> _What you will do_
Give back each record precisely, pictures excluded.

> _Stored data entries_
————

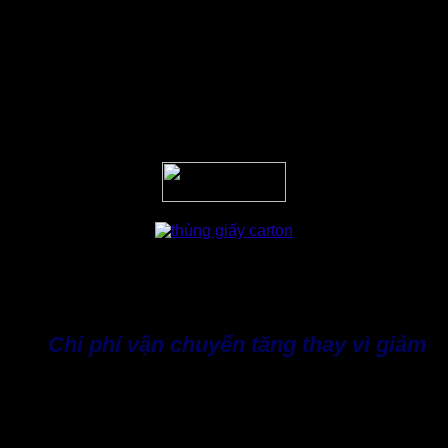
Sử dụng thùng giấy carton khổ lớn cho phép việc in ấn logo,
hình ảnh thương hiệu và thông tin rõ ràng hơn. Nhờ vậy
nâng cao nhận diện, tạo cảm giác chuyên nghiệp trong mắt
khách hàng và đối tác quốc tế.
Như vậy, thùng carton loại lớn tuy có chi phí sản xuất cao
hơn ban đầu nhưng mang lại giá trị tiết kiệm tổng thể trong
vận hành.
Tuy nhiên, ngoài những lợi ích vượt trội trên, nhưng nếu
chọn thùng quá lớn so với hàng hóa, doanh nghiệp có thể
gặp phải một số hạn chế:
Chi phí vận chuyển tăng thay vì giảm
Do kích thước cồng kềnh, thùng quá lớn dễ chiếm nhiều
diện tích kho bãi và xe tải. Điều khiến đơn vị vận chuyển tính
phí theo thể tích thay vì trọng lượng.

————

> _Finished task_
Sử dụng thùng giấy carton khổ lớn cho phép việc in ấn logo,
hình ảnh thương hiệu và thông tin rõ ràng hơn. Nhờ vậy
nâng cao nhận diện, tạo cảm giác chuyên nghiệp trong mắt
khách hàng và đối tác quốc tế.
Như vậy, thùng carton loại lớn tuy có chi phí sản xuất cao
hơn ban đầu nhưng mang lại giá trị tiết kiệm tổng thể trong
vận hành.
Tuy nhiên, ngoài những lợi ích vượt trội trên, nhưng nếu
chọn thùng quá lớn so với hàng hóa, doanh nghiệp có thể
gặp phải một số hạn chế:
Chi phí vận chuyển tăng thay vì giảm
Do kích thước cồng kềnh, thùng quá lớn dễ chiếm nhiều
diện tích kho bãi và xe tải. Điều khiến đơn vị vận chuyển tính
phí theo thể tích thay vì trọng lượng.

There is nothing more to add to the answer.